5. Ignoring U.S. failure to ensure the security of the referendum. The deal allowing a referendum in East Timor provided that Indonesia would provide security for the election. This was an outrage, put in not to offend Indonesia. Anything more would have required U.S. and other Western support, which was not obtainable. Not only did the U.S. and its allies not press for more suitable security arrangements, even after the militias started to disrupt and it became evident that the Indonesian army was organizing and protecting them, the West did nothing. Still more telling, Western intelligence knew from intercepted cables many months before August 30 that the Indonesian army-militia combine planned to destroy East Timor if the referendum was lost. The failure of the West to take preventive action at that point amounts to collusion with Indonesia. The mainstream media have almost entirely ignored this crucial context that discredits Western policy.

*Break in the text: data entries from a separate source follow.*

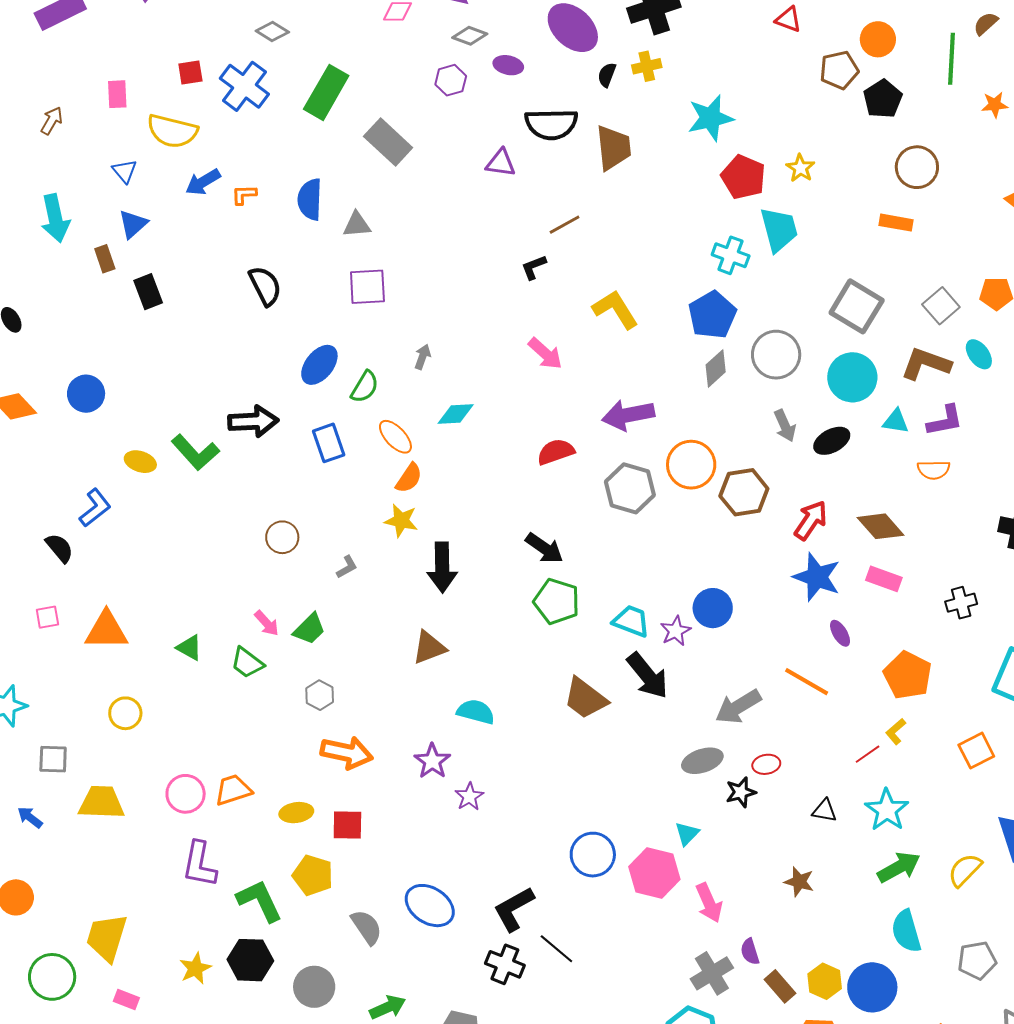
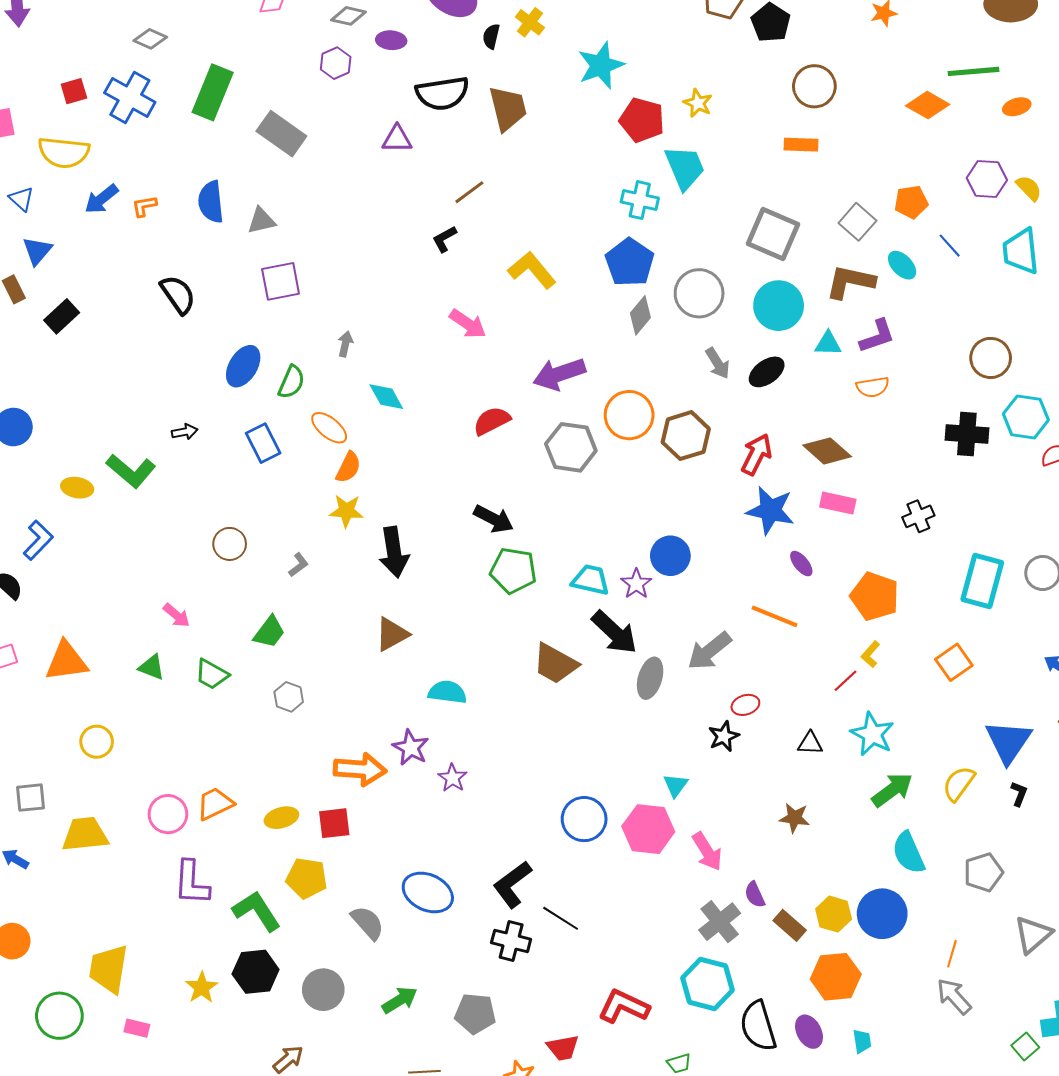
yellow cross: (647, 66) -> (530, 22), turned -32
black rectangle: (148, 292) -> (62, 316), turned 76
cyan diamond: (456, 414) -> (386, 397), turned 72
black arrow: (253, 421) -> (185, 432), size x0.5
pink arrow: (267, 623) -> (176, 615), moved
orange arrow: (347, 753) -> (360, 769), moved
gray ellipse: (702, 761) -> (650, 678), moved, turned -48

6. Feebleness of response after August 30. After the referendum and the rapid spread of militia-army carnage, the West still took no forceful actions and never even made serious threats. They continued to insist that Indonesian rights in East Timor--which the UN had never recognized, but the U.S. and its allies had--be respected, and that Indonesia should carry out its responsibilities, or be persuaded to allow a peacekeeping force (which began to embark, with Indonesian permission, on September 19). No threats of military attacks on Indonesia, or sanctions, were made; there were only very belated suspensions of military training and aid and vague warnings of possible future negative consequences. The media failed to stress the belatedness and weakness of the response, the deference to the killers, and the remarkable contrast with the violence of the West's action in Yugoslavia.
7. The problem of Western credibility and honor. In the case of Kosovo, the resort to bombing was alleged to have been necessary for NATO to maintain its "credibility." But in East Timor, Western credibility as referendum sponsors seemed to mean nothing, nor did Western honor as the West failed to protect a people who had voted for their independence with an implied Western guarantee. The media did not stress these points or focus on the contrast with Kosovo.
8. The hypocrisy of moral values. The Kosovo war had been fought on the claim that moral values now decisively influenced Western foreign policy and that "defenseless people" would now be protected. The two biggest blowhards on the alleged role of ethics in foreign policy, Blair and Clinton, suddenly turned around and found exceptions and problems in the case of East Timor. By coincidence both of their governments did military and other business with Indonesia and they and their predecessors had done so throughout the years of the Suharto dictatorship. This provided a fish-in-the-barrel target for a critical media, but the mainstream media remained exceedingly quiet on this point. So the "ethical foreign policy" can continue in its hyper-selective mode of operation under media protection.